The 6 Goals of the
OWL Methodology:

  • To use the second language 100% of the time
  • To not be afraid of a second language environment
  • Take risks and break down the filter (make mistakes!)
  • To be able to infer and circumlocute
  • To participate & be part of a community
  • Intrinsic Motivation & Student Ownership

Unique Characteristics of the Methodology:

100% Community

The number one focus in the OWL Methodology is community-building , and we do it 100% in the target language. Through play, humor, compassion, and warm demanding, we achieve a sense of community in our classrooms that is rarely seen in educational institutions today. We strive to build healthy, diverse and positive relationships with our students so that the language acquisition process can be a safe and empowering one.

Empowering and Student-Centered

We use our students as the curriculum. We do not come to class with prescribed content for the day. Instead we come with a structure in mind that allows us to create a space where our students get to be the driving force of instruction. Through unique questioning and scaffolding techniques, we wrap the language acquisition process around our students’ lives. When the class content comes from the students, students feel empowered with the language. They OWN the language because it is developed in real-life, real-interest situations and it is applicable to their life in their native language, while at the same time opening up worlds to be a global citizen.

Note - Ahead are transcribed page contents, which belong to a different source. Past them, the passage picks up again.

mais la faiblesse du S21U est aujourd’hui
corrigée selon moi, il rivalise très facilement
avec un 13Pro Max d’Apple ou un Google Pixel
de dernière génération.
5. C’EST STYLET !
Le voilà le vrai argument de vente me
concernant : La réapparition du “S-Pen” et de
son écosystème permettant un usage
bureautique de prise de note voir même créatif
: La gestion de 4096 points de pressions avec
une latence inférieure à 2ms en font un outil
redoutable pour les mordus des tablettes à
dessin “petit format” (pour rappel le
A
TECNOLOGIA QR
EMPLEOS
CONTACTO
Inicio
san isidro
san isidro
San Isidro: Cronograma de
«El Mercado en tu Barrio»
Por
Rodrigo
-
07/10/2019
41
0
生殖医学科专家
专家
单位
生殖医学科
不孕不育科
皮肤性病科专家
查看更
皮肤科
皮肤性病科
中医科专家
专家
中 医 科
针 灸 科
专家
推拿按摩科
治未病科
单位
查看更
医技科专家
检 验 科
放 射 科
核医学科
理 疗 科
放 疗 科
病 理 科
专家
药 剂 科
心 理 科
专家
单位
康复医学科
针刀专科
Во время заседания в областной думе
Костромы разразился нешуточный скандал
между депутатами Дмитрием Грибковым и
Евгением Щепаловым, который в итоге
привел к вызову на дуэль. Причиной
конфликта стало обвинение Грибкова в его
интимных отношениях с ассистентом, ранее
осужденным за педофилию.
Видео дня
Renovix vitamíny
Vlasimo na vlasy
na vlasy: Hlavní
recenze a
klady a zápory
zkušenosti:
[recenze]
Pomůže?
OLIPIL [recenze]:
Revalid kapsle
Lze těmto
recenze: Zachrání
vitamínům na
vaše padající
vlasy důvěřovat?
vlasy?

Focused on Communication Skills

To develop communication skills in a second language, the learning environment has to mimic that of the first language. This means there is no translation and that grammatical concepts are only addressed when there is a need to clarify something in context. Guided by the American Council of Teachers of Foreign Language (ACTFL) National Standards for Foreign Language Education, we strive to achieve 90+% target language in our classrooms, ensuring that the focus in our classrooms is not only on comprehension, but competency as well.

Redesigned Classroom Structure

Students stand and sit in a circle. This structure allows for equality, accountability, and the flexibility to create an academic and social space for language acquisition to occur. The purpose of the circle is to create pairings and groupings of students so that they can interact, practice, produce, learn, and teach each other in a fluid way. This structure allows for students to interact with ALL of their peers, all the time.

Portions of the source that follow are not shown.